If you active wire::dev=trace, do you see those ICMP packets coming in? We could respond to ICMP but I am not sure there is much other stuff we can meaningfully do?

jamilbk commented 3 months ago

I see them going out the NAT but no reply. I don't think it's possible for external interface types like tun and ethernet to send traffic to loopback interfaces.

thomaseizinger commented 3 months ago

I see them going out the NAT but no reply. I don't think it's possible for external interface types like tun and ethernet to send traffic to loopback interfaces.

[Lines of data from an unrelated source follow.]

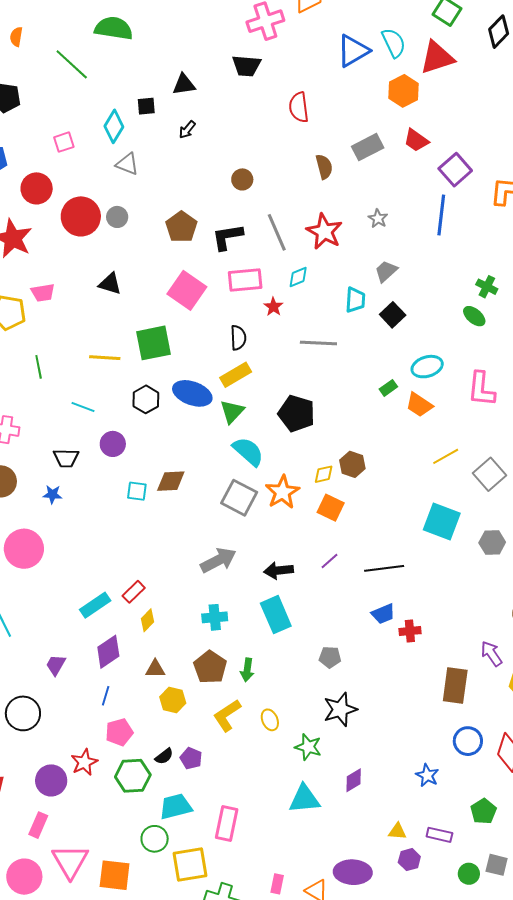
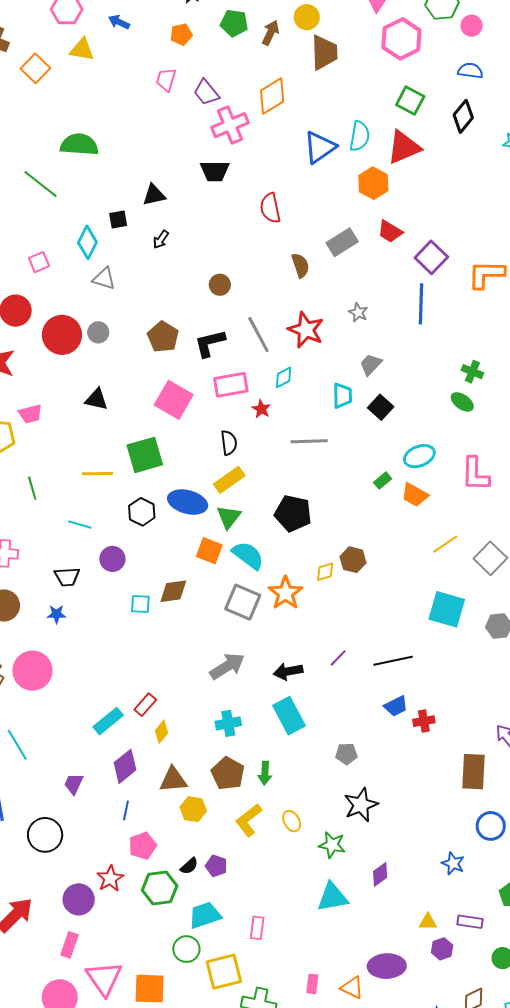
cyan semicircle: (394, 43) -> (360, 136), turned 40
orange square: (331, 508) -> (209, 551), moved
brown triangle: (155, 669) -> (173, 780), size x1.4
pink rectangle: (227, 824) -> (257, 928), size x0.7

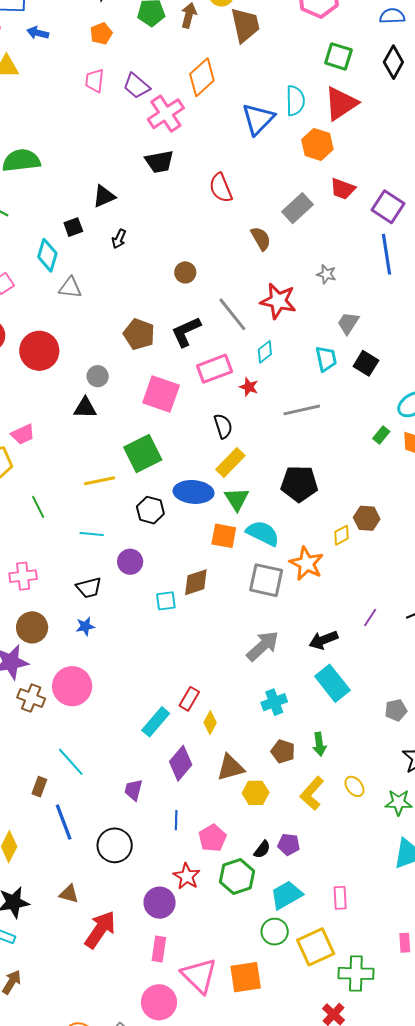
gray circle: (98, 332) -> (98, 376), moved
brown pentagon: (228, 773) -> (283, 751), size x0.7
blue line: (126, 810) -> (176, 820), moved

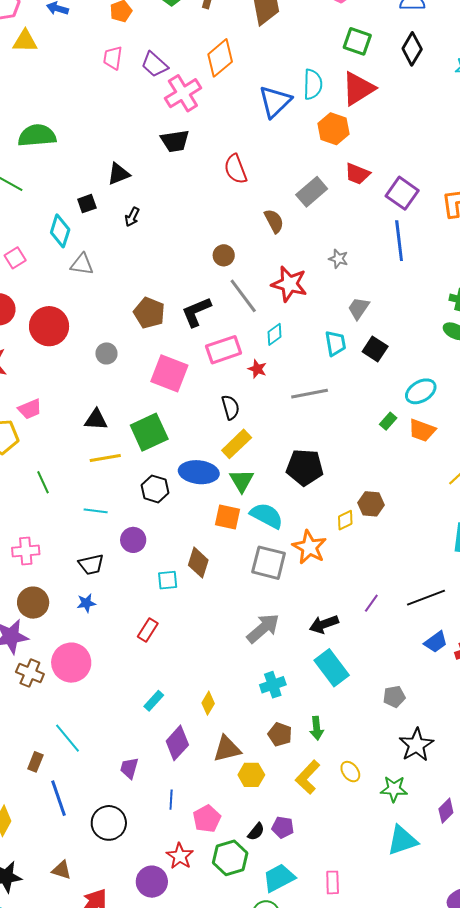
brown circle: (185, 272) -> (224, 255), moved
black triangle: (85, 408) -> (96, 420), moved
brown diamond: (196, 582) -> (198, 563), turned -56
red rectangle: (189, 699) -> (148, 630), moved
cyan rectangle: (156, 722) -> (154, 701), size x0.7

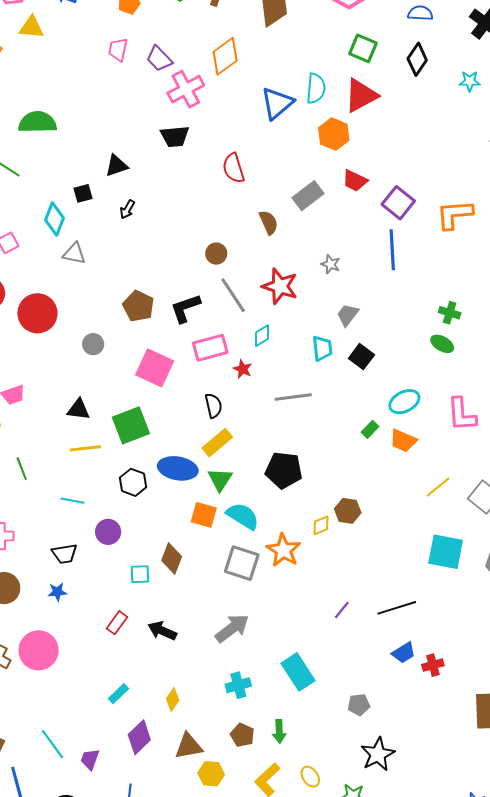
black arrow: (324, 624) -> (162, 631), moved, turned 40
cyan line: (68, 738) -> (52, 744), moved

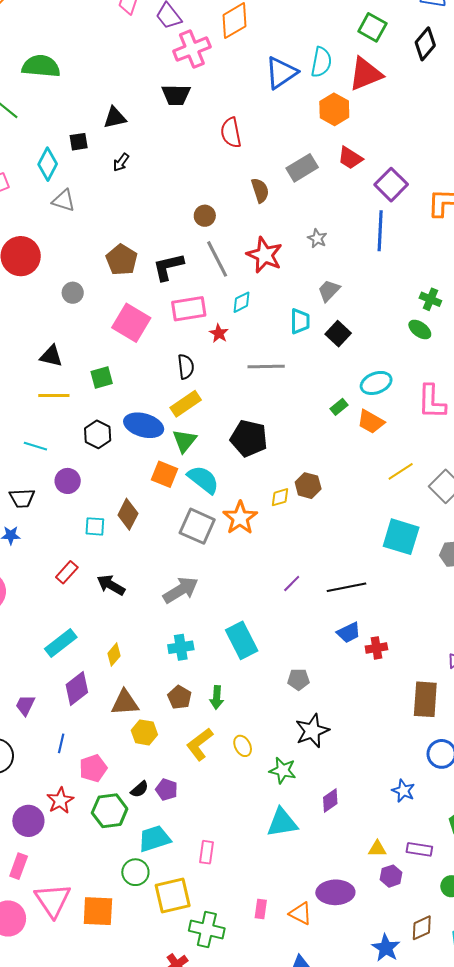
green square: (131, 425) -> (102, 377), size x0.6
cyan rectangle: (118, 694) -> (61, 643), size x1.5

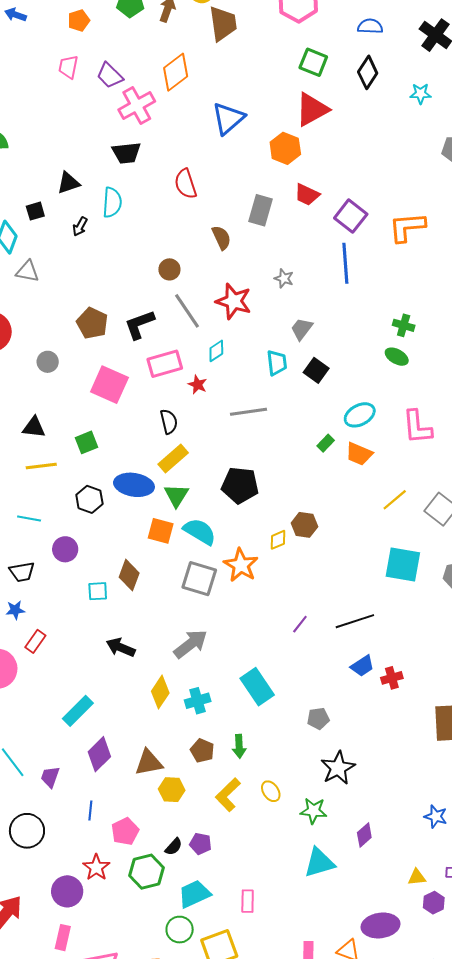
cyan semicircle: (321, 62) -> (112, 202), moved
gray rectangle: (302, 168) -> (260, 210), turned -36
red rectangle: (67, 572) -> (35, 641), moved
yellow diamond: (114, 655) -> (160, 692), moved, size x1.4

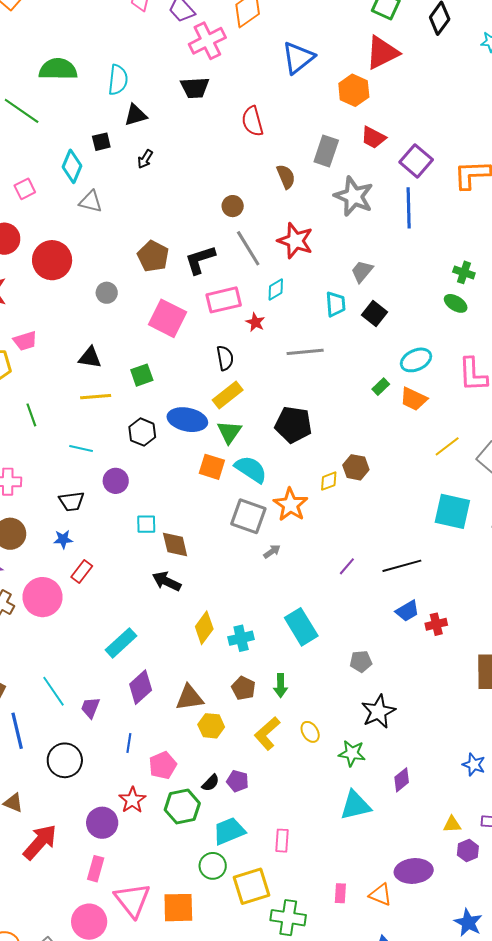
cyan semicircle: (112, 202) -> (118, 80), moved
gray star: (284, 278) -> (354, 196), moved, size x2.0
brown diamond: (129, 575) -> (175, 544), moved, turned -36
gray arrow: (191, 644) -> (272, 551), moved, size x0.5

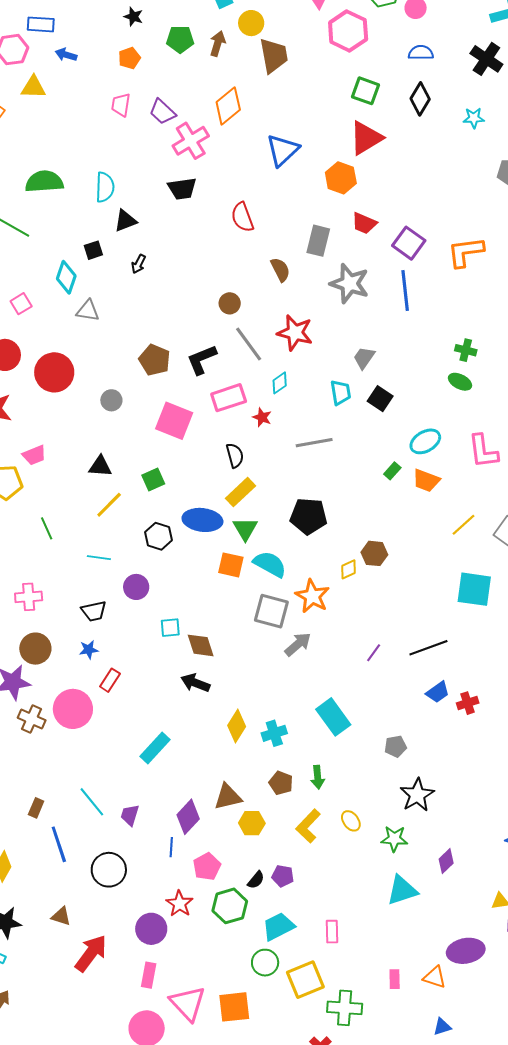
yellow line: (96, 397) -> (109, 505), turned -36
gray arrow: (272, 551) -> (298, 644), size x1.6
purple diamond: (141, 687) -> (188, 817), moved

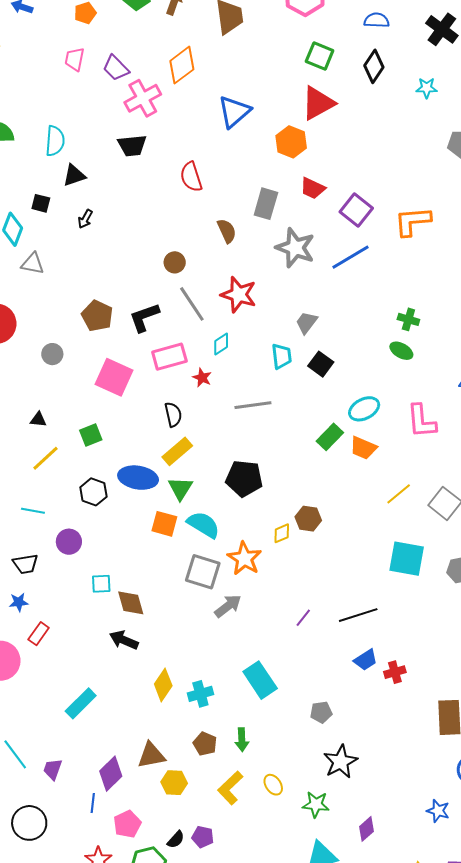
black square: (93, 250) -> (41, 203), turned 30
blue line: (405, 290) -> (351, 257), turned 63
black triangle: (100, 466) -> (38, 420), size x0.7
green rectangle: (392, 471) -> (330, 437), size x1.5

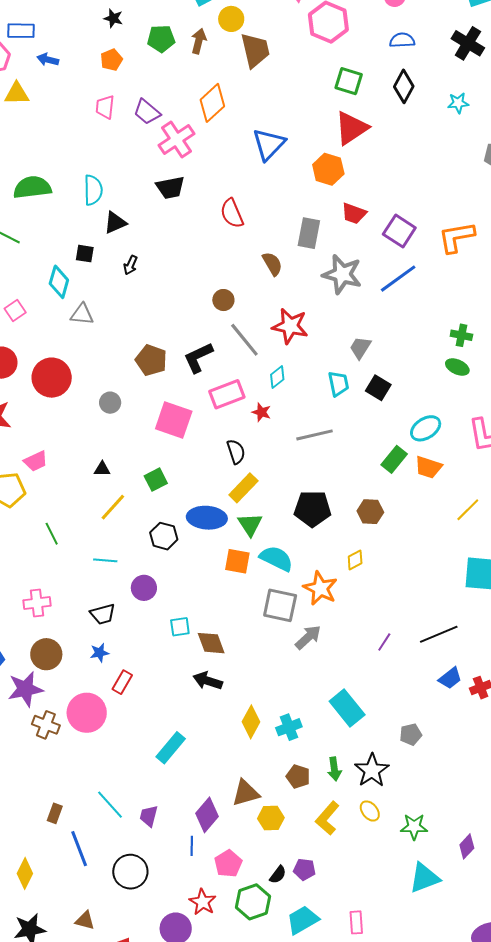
brown hexagon: (308, 519) -> (370, 512), moved
black star: (341, 762) -> (372, 770), moved

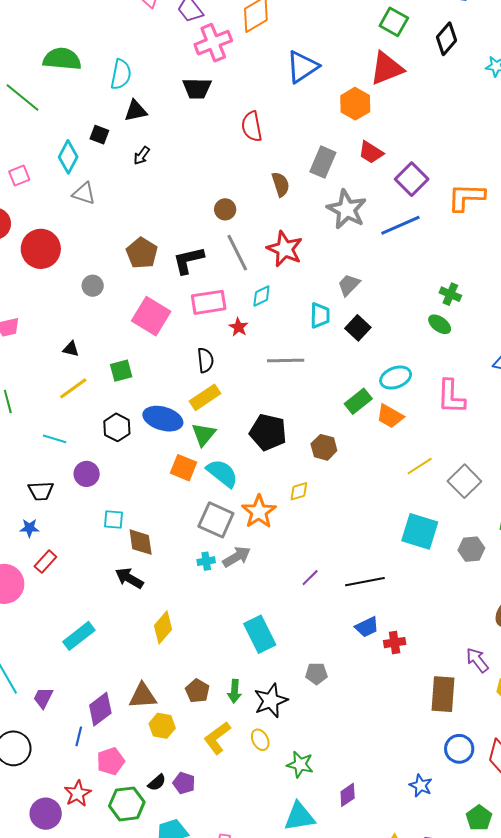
cyan cross: (289, 727) -> (206, 561), moved, size x0.7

From connlib's perspective an ICMP you send to the TUN interface is an "incoming" packet (we read from the TUN device). We have to generate the ICMP reply and send it back if we want loopback IPs to work, I believe.

We can do that for ICMP, it is not a difficult protocol. Not sure if it is worth it? Could be used a simple liveness check of connlib?

jamilbk commented 3 months ago

But it's not going to the TUN interface, it's going to the lo interface. So we:

  1. read from the TUN device
  2. see the ICMP packet
  3. establish the nat peer table entry with SRC as the tun interface IP and DEST as 127.0.0.1
  4. send it off
  5. fail, the netstack won't honor this because 127.0.0.1 is not routable.

We'd probably have to rewrite the src to 0.0.0.0 or something, and then perform the reverse mangling when we receive the reply, right? Not sure it's worth all the hassle to be able to ping 127.0.0.1 remotely.

jamilbk commented 3 months ago

Or we'd need some special case to check for loopback IPs and make sure they get sent and received out the lo interface.